### What to work on
Using the entries below, output exactly the lines from the one containing "-saving term insurance" through the final line, both included, and no others.

######

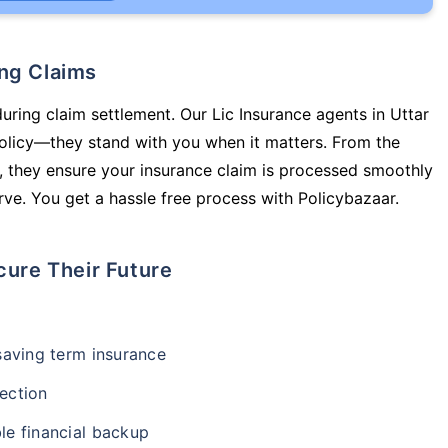
ing Claims
during claim settlement. Our Lic Insurance agents in Uttar
olicy—they stand with you when it matters. From the
 they ensure your insurance claim is processed smoothly
ve. You get a hassle free process with Policybazaar.
cure Their Future
-saving term insurance
ection
le financial backup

######

### Task result
-saving term insurance
ection
le financial backup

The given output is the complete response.